Moneyball, Statistics & Digital Assistants

Baseball players in various poses

Statistical analysis revolutionized the game of baseball, to the extent that every single team in the major league now employs a huge stats team that drives almost every decision the organization makes. The days of a “good eye” and a “gut feel” being the deciding factor are long over. Now, it’s all about the numbers. 

And the parallels to the world of digital assistants are remarkably close. Successful implementation of a digital assistant solution entails applying advanced statistical techniques to both measure and improve performance. The premise being:

“You can’t manage what you can’t measure”

– Peter Drucker

So, let’s start with the concept, and then examine the details behind the ways that the worlds of baseball and digital assistants collide.

1.   Moneyball

The lesson from Moneyball was that smart organizations could compete with the likes of the Yankees if they used their limited financial resources in ways that were much more efficient. If they could generate a hundred runs a year by spending $1M, while the Yankees were spending $10M, then they would level the playing field. Doing more with less was possible if organizations could change their traditional ways of thinking. 

And so it is true in the world of digital assistants. If somebody offered you something ten times better than what you already were paying for, and it happened to also be twenty times cheaper (at least), wouldn’t it make sense to switch to it? 

Human vs. Ida support performance
Figure 1: The new reality

This is the new world we live in. Humans are fantastic are doing certain types of things, and woefully inefficient at doing others. And digital assistants just happen to be great at what humans are poor at. Humans can’t infinitely scale, they also can’t remember thousands of key facts, or update hundreds of records in a few seconds. Humans forget things, are not always fully motivated, and no matter how much you invest in them, humans will eventually leave you. 

Digital assistants are the new Moneyball. If you choose the right one, and pay heed to how you implement and grow your new digital worker, it will allow your organization to provide a better service at a tiny fraction of the cost you are paying now. 

Moneyball cartoon: digital assistants are better and cheaper
Figure 2: Moneyball for the Enterprise & Campus

2.   What is a good accuracy score?

It has been said that hitting a ball in major league baseball is the hardest thing to do in all of sports. Yes, hitting a gently tossed baseball in your back yard is something almost anyone can do. But hitting a 92 mph four-seam fastball from Clayton Kershaw? Well, that is something very few people can do. 

In the world of baseball, making contact with the ball is considered job #1 of the batter. In the world of digital assistants, being able to accurately respond to a human request is likewise considered job #1. 

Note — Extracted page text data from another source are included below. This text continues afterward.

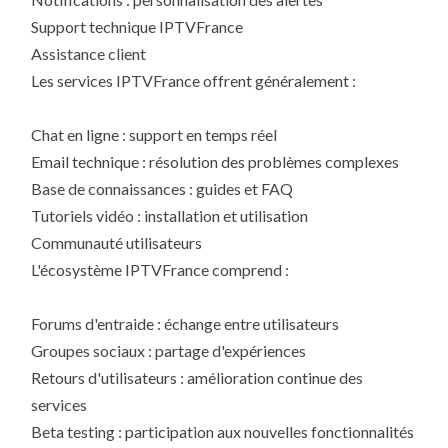
Support technique IPTVFrance
Assistance client
Les services IPTVFrance offrent généralement :
Chat en ligne : support en temps réel
Email technique : résolution des problèmes complexes
Base de connaissances : guides et FAQ
Tutoriels vidéo : installation et utilisation
Communauté utilisateurs
L'écosystème IPTVFrance comprend :
Forums d'entraide : échange entre utilisateurs
Groupes sociaux : partage d'expériences
Retours d'utilisateurs : amélioration continue des
services
Beta testing : participation aux nouvelles fonctionnalités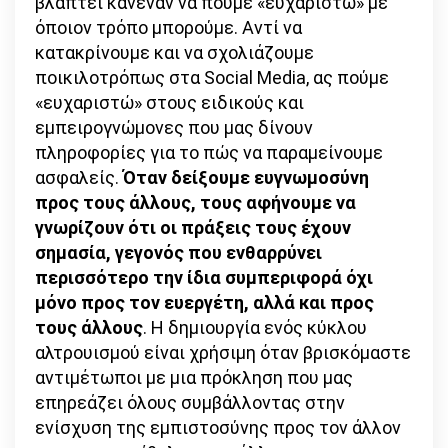
βλάπτει κανέναν να πούμε «ευχαριστώ» με
όποιον τρόπο μπορούμε. Αντί να
κατακρίνουμε και να σχολιάζουμε
ποικιλοτρόπως στα Social Media, ας πούμε
«ευχαριστώ» στους ειδικούς και
εμπειρογνώμονες που μας δίνουν
πληροφορίες για το πώς να παραμείνουμε
ασφαλείς.
Όταν δείξουμε ευγνωμοσύνη
προς τους άλλους, τους αφήνουμε να
γνωρίζουν ότι οι πράξεις τους έχουν
σημασία, γεγονός που ενθαρρύνει
περισσότερο την ίδια συμπεριφορά όχι
μόνο προς τον ευεργέτη, αλλά και προς
τους άλλους
. Η δημιουργία ενός κύκλου
αλτρουισμού είναι χρήσιμη όταν βρισκόμαστε
αντιμέτωποι με μια πρόκληση που μας
επηρεάζει όλους συμβάλλοντας στην
ενίσχυση της εμπιστοσύνης προς τον άλλον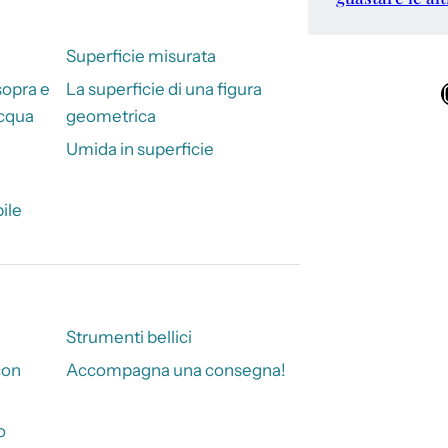
Superficie misurata
Ins
sopra e
La superficie di una figura
acqua
geometrica
Umida in superficie
ile
Strumenti bellici
con
Accompagna una consegna!
o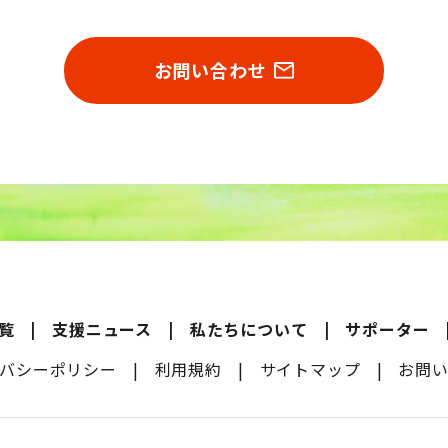
お問い合わせ
覧
支援ニュース
私たちについて
サポーター
バシーポリシー
利用規約
サイトマップ
お問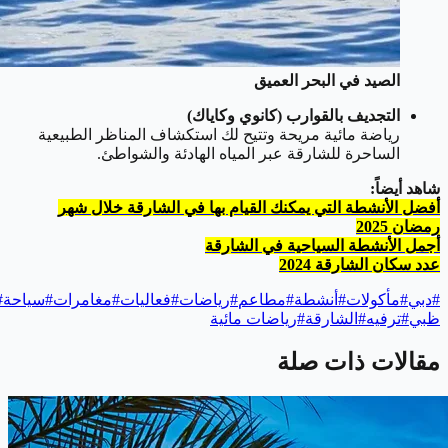
الصيد في البحر العميق
التجديف بالقوارب (كانوي وكاياك)
رياضة مائية مريحة وتتيح لك استكشاف المناظر الطبيعية
الساحرة للشارقة عبر المياه الهادئة والشواطئ.
شاهد أيضاً:
أفضل الأنشطة التي يمكنك القيام بها في الشارقة خلال شهر
رمضان 2025
أجمل الأنشطة السياحية في الشارقة
عدد سكان الشارقة 2024
#
دبي
#
مأكولات
#
أنشطة
#
مطاعم
#
رياضات
#
فعاليات
#
مغامرات
#
سياحة
#
ظبي
#
ترفيه
#
الشارقة
#
رياضات مائية
مقالات ذات صلة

In baseball, a batting average of over .300 is considered excellent, over .350 is elite, and anything close to .400 is other-worldly. With digital assistants, over .800 is excellent, .850 is elite, and .900 is other-worldly. 

Note: there are caveats to this that we will address is subsequent points.

In the following chart, extensive testing (2,500 questions) of the major consumer facing digital assistants took place, where voice recognition was removed as a factor such that this was purely a test of knowledge matching. What was even more interesting was that the test also measured how often a question was attempted to be answered, as well as how accurate it was when it did attempt the answer. 

Comparing the results below you can see that some digital assistants attempt to answer (swing the bat) more than others. Plus, the accuracy (makes contact with the ball) is also very different too. Google and Ida both hit in the 80’s. Cortana attempts to answer just over 80% of the questions, but only gets it right just over 50% of the time. Meanwhile, Siri swings at the ball 40% of the time, and even then only makes contact 70% of the time. Which is extremely poor. 

Accuracy rates for Ida vs. consumer virtual assistants
Figure 3: Accuracy comparisons

Please note: the scores from Ida are results in production environments across multiple customers and are an accumulated average. Also, Ida is being asked questions that are specific to a client’s organization that also may be specific to individual employees, managers, students and advisors. Therefore, the degree of complexity is much higher.

3.   Batting Cage Averages

There’s a reason that when batting averages for a player are published that they only include stats captured during an actual game. All players look great in the batting cage, as the degree of difficulty is much lower, and, generally, the player knows exactly which kind of ball is being pitched to them. 

Ted Williams was the last player to hit over .400 for a season in 1941. Almost all players hit over .400 in a batting cage. This is why when you see published stats for digital assistant accuracy, it’s important to know that the stats published came from actual usage in a production environment, and weren’t just the result of testing taken place in a QA environment with a bunch of teed up utterances that didn’t truly test the ability to match accurately. 

Just as an FYI, we run over 10,000 test utterances against Ida any time we make any change. And in QA Ida scores over 97% accuracy. Whereas in production, in client environments Ida scores around 85%, and that’s the number we publish. 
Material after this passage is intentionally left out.